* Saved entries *
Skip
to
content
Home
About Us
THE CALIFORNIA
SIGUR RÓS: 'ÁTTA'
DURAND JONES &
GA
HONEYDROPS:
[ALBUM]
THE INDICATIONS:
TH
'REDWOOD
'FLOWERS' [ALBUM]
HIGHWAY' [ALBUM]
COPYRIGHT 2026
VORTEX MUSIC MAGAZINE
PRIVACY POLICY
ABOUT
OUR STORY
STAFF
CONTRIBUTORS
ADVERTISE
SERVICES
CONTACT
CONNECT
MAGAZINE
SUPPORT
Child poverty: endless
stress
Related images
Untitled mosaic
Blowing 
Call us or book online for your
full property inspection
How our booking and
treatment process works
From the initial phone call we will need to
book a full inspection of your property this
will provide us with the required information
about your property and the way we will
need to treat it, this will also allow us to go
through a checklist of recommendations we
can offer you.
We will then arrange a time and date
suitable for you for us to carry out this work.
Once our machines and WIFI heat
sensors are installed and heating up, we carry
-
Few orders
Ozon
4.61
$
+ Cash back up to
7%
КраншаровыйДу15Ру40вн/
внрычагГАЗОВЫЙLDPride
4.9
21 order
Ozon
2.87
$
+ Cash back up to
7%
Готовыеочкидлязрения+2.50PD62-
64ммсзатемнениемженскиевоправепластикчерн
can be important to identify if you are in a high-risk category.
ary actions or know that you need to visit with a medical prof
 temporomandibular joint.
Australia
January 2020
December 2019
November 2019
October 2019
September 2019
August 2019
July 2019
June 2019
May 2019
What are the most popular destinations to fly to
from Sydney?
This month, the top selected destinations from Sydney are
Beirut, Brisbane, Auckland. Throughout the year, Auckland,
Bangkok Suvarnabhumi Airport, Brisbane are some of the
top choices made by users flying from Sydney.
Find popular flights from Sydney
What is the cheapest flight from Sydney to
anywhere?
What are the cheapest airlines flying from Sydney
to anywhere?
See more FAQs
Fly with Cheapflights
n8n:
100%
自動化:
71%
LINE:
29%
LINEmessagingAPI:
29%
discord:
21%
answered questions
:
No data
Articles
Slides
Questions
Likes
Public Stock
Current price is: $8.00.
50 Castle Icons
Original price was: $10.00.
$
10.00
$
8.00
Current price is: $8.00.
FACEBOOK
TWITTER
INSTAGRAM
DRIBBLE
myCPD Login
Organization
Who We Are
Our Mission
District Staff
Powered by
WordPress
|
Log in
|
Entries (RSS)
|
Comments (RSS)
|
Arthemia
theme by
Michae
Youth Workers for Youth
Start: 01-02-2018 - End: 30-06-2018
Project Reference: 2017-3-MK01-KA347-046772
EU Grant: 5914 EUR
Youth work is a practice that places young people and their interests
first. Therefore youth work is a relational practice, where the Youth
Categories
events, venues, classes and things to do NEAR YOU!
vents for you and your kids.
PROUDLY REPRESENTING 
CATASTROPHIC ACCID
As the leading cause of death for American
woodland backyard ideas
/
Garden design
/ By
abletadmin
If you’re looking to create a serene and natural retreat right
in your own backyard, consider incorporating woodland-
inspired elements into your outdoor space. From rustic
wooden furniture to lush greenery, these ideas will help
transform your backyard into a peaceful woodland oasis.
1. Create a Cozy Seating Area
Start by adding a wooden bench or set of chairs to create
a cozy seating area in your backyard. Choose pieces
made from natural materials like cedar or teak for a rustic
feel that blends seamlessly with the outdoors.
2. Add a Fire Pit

* The task *
Give back, word for word, only the lines above from the line holding "inspired elements into" to the line holding "Start by adding", both included.

* Problem solution *
inspired elements into your outdoor space. From rustic
wooden furniture to lush greenery, these ideas will help
transform your backyard into a peaceful woodland oasis.
1. Create a Cozy Seating Area
Start by adding a wooden bench or set of chairs to create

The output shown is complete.